Judy Radul’s performance works engage and investigate the nuances of public life, in particular the broad etiquette of social interaction. Radul installed a series of costumes based on her observation of Vancouver street fashions in the windows of the Contemporary Art Gallery. The project stemmed from Radul’s extensive research into the methods actors use to ‘get into character’ while preparing for a particular performance. Vancouver Costume synthesized the idea of the ‘theatrical rehearsal’ with the artist’s development of characters drawn from local observation. Accompanying the clothing arrayed in the gallery’s street front display was a video drawn from Radul’s voyeuristic public interrogation.

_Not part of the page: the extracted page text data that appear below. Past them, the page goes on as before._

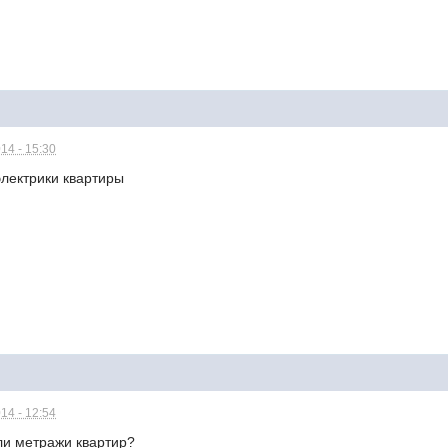
14 - 15:30
 электрики квартиры
14 - 12:54
ли метражи квартир?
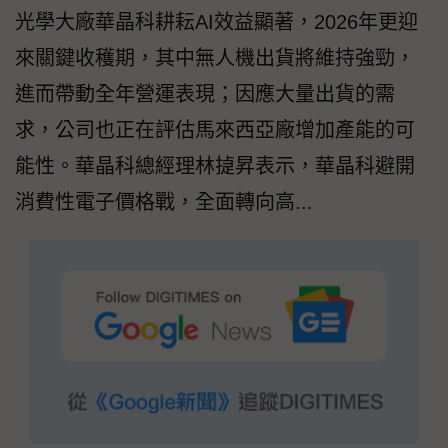
光學大廠華晶科耕耘AI效益顯著，2026年更迎
來關鍵收穫期，其中無人機出貨將維持強勁，
進而帶動全年營運表現；因應大量出貨的需
求，公司也正在評估馬來西亞廠增加產能的可
能性。華晶科總經理林㨗昇表示，華晶科避開
消費性電子價格戰，全面轉向高...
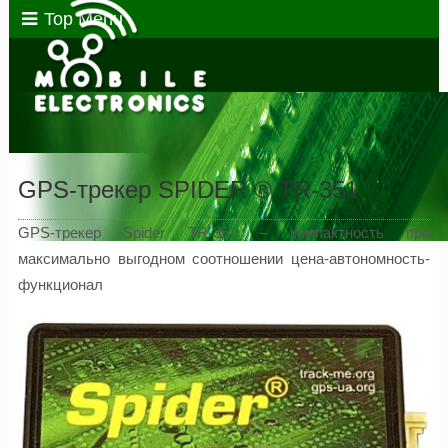
Top Menu
GPS-трекер SPIDER ® TR-351
GPS-трекер Spider TR-351 – компактность при
максимально выгодном соотношении цена-автономность-
функционал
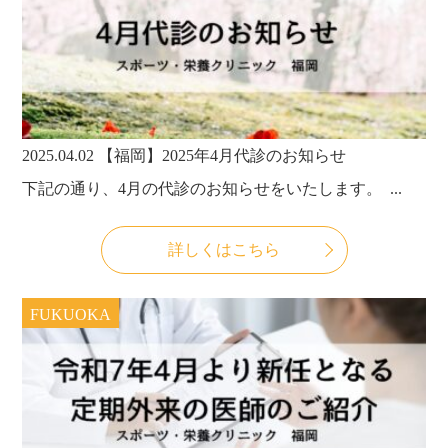
2025.04.02
【福岡】2025年4月代診のお知らせ
下記の通り、4月の代診のお知らせをいたします。 ...
詳しくはこちら
FUKUOKA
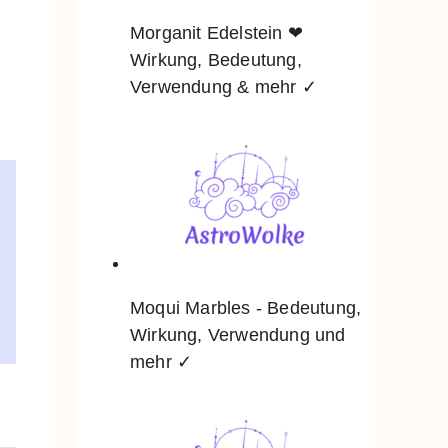
Morganit Edelstein ❤
Wirkung, Bedeutung,
Verwendung & mehr ✓
Moqui Marbles - Bedeutung,
Wirkung, Verwendung und
mehr ✓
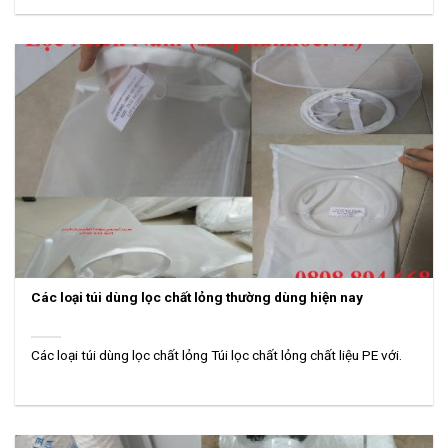
Các loại túi dùng lọc chất lỏng thường dùng hiện nay
Các loại túi dùng lọc chất lỏng Túi lọc chất lỏng chất liệu PE với.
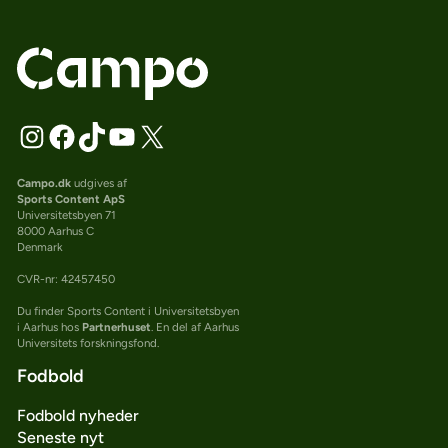
Campo.dk
udgives af
Sports Content ApS
Universitetsbyen 71
8000 Aarhus C
Denmark
CVR-nr: 42457450
Du finder Sports Content i Universitetsbyen
i Aarhus hos
Partnerhuset
. En del af Aarhus
Universitets forskningsfond.
Fodbold
Fodbold nyheder
Seneste nyt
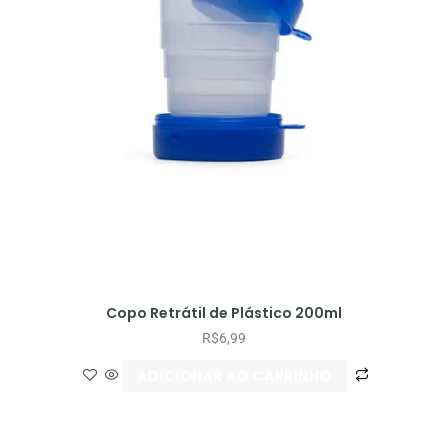
Copo Retrátil de Plástico 200ml
R$
6,99
ADICIONAR AO CARRINHO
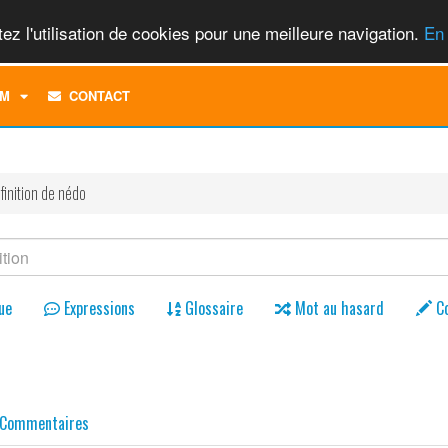
ez l'utilisation de cookies pour une meilleure navigation.
En 
TOGGLE
M
CONTACT
DROPDOWN
MENU
finition de nédo
ue
Expressions
Glossaire
Mot au hasard
C
Commentaires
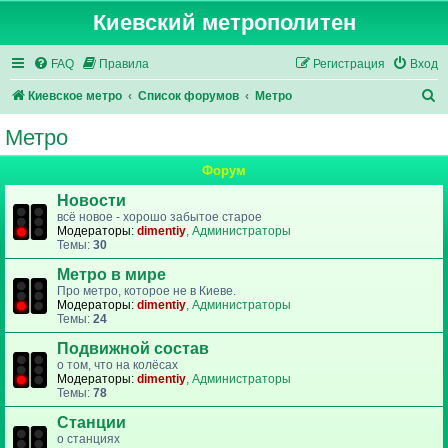
Киевский метрополитен
FAQ
Правила
Регистрация
Вход
П
Киевское метро
Список форумов
Метро
о
Метро
и
Форум
с
к
Новости
всё новое - хорошо забытое старое
Модераторы:
dimentiy
,
Администраторы
Темы:
30
Метро в мире
Про метро, которое не в Киеве.
Модераторы:
dimentiy
,
Администраторы
Темы:
24
Подвижной состав
о том, что на колёсах
Модераторы:
dimentiy
,
Администраторы
Темы:
78
Станции
о станциях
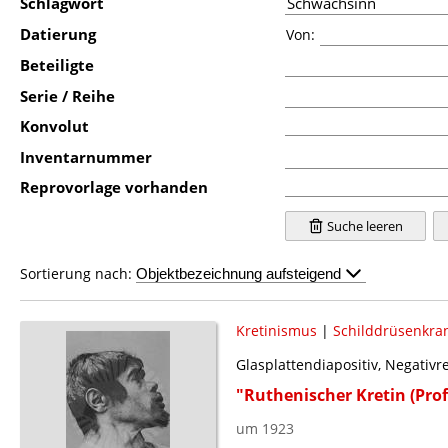
Schlagwort
Datierung
Von:
Beteiligte
Serie / Reihe
Konvolut
Inventarnummer
Reprovorlage vorhanden
Suche leeren
Sortierung nach:
Kretinismus
|
Schilddrüsenkra
Glasplattendiapositiv, Negativ
"Ruthenischer Kretin (Pro
um 1923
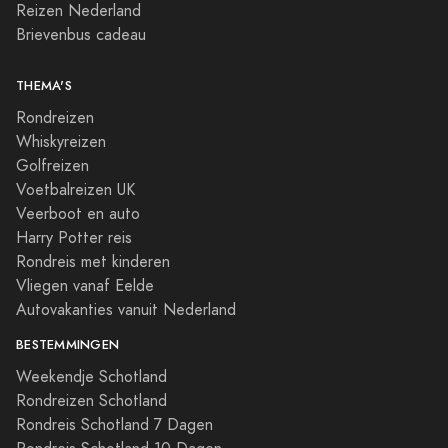
Reizen Nederland
Brievenbus cadeau
THEMA'S
Rondreizen
Whiskyreizen
Golfreizen
Voetbalreizen UK
Veerboot en auto
Harry Potter reis
Rondreis met kinderen
Vliegen vanaf Eelde
Autovakanties vanuit Nederland
BESTEMMINGEN
Weekendje Schotland
Rondreizen Schotland
Rondreis Schotland 7 Dagen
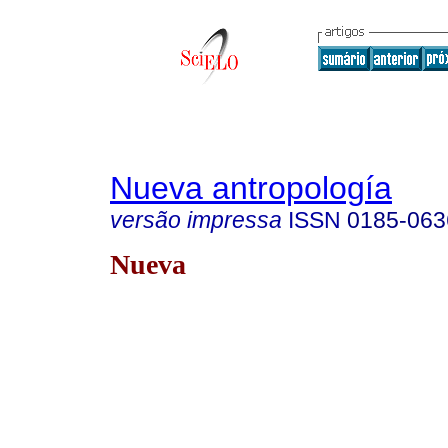
Nueva antropología
versão impressa
ISSN
0185-063
Nueva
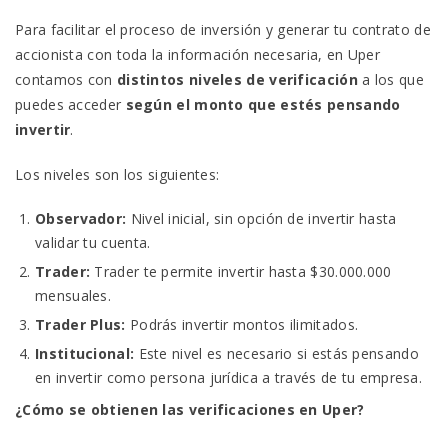
Para facilitar el proceso de inversión y generar tu contrato de
accionista con toda la información necesaria, en Uper
contamos con
distintos niveles de verificación
a los que
puedes acceder
según el monto que estés pensando
invertir
.
Los niveles son los siguientes:
Observador:
Nivel inicial, sin opción de invertir hasta
validar tu cuenta.
Trader:
Trader te permite invertir hasta $30.000.000
mensuales.
Trader Plus:
Podrás invertir montos ilimitados.
Institucional:
Este nivel es necesario si estás pensando
en invertir como persona jurídica a través de tu empresa.
¿Cómo se obtienen las verificaciones en Uper?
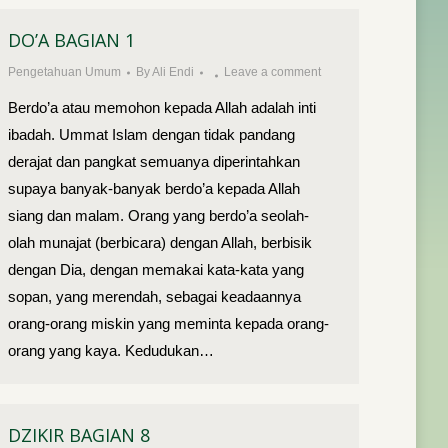
DO’A BAGIAN 1
Pengetahuan Umum
By
Ali Endi
Leave a comment
Berdo’a atau memohon kepada Allah adalah inti
ibadah. Ummat Islam dengan tidak pandang
derajat dan pangkat semuanya diperintahkan
supaya banyak-banyak berdo’a kepada Allah
siang dan malam. Orang yang berdo’a seolah-
olah munajat (berbicara) dengan Allah, berbisik
dengan Dia, dengan memakai kata-kata yang
sopan, yang merendah, sebagai keadaannya
orang-orang miskin yang meminta kepada orang-
orang yang kaya. Kedudukan…
DZIKIR BAGIAN 8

Judy Radul’s interest in the performative enlivens her use of the street front vitrines of the Contemporary Art Gallery as an environment in which art objects are likened to props, clothes to costumes, and the windows themselves to a stage-like area of indeterminacy between the realms of public and private. In the glass vitrines that face Richards and Nelson Streets, and those in the alleyway behind the gallery, Radul hung a number of items of clothing below short descriptive texts and next to full-length mirrors. The texts are a list of audition monologues on the topic of art which suggest a character, a ‘place’ and the length of time it takes to perform the speech. Some of the clothing is from Radul’s past performance works, but the majority has been collected from Vancouver thrift stores. The ambiguous or ambivalent quality of the outfits is purposeful, keeping them from suggesting a stereotype of character, and pointing toward their potential for imaginative possibility as costumes in some unspecified future drama. The mirrors allow an amount of self-reflexivity for these imaginative possibilities, but integrally refer to, in the artist’s words, “the predicament of the gallery windows” as both part and not part of the gallery proper, and therefore a site of anxiety. The windows address passersby on the street, and are modeled much like store front sales vitrines, to which Radul’s installation refers. But the mirrors also allude to a common glazing technique of modernist architecture, which utilizes mirror glass to mask interior space and reflect the outside world back onto itself.
Within the gallery’s small catalogue room was a further component of Vancouver Costume —a video which utilizes a chapter from Konstantin Stanislavski’s (1863–1938) authoritative text, Building a Character. Stanislavski was instrumental in the development of a methodology to acting, and influential in the development of American Method acting in which actors ‘become’ the character they play. His ideas reflect a Romantic notion of identity and 19th Century ideas about the subconscious, and the text seen in Radul’s video hinges on a story of inhabitation, of donning an ‘old morning coat’ and becoming a character which this clothing suggests. The text is intercut with shots of Vancouver pedestrians to whom Radul occasionally speaks.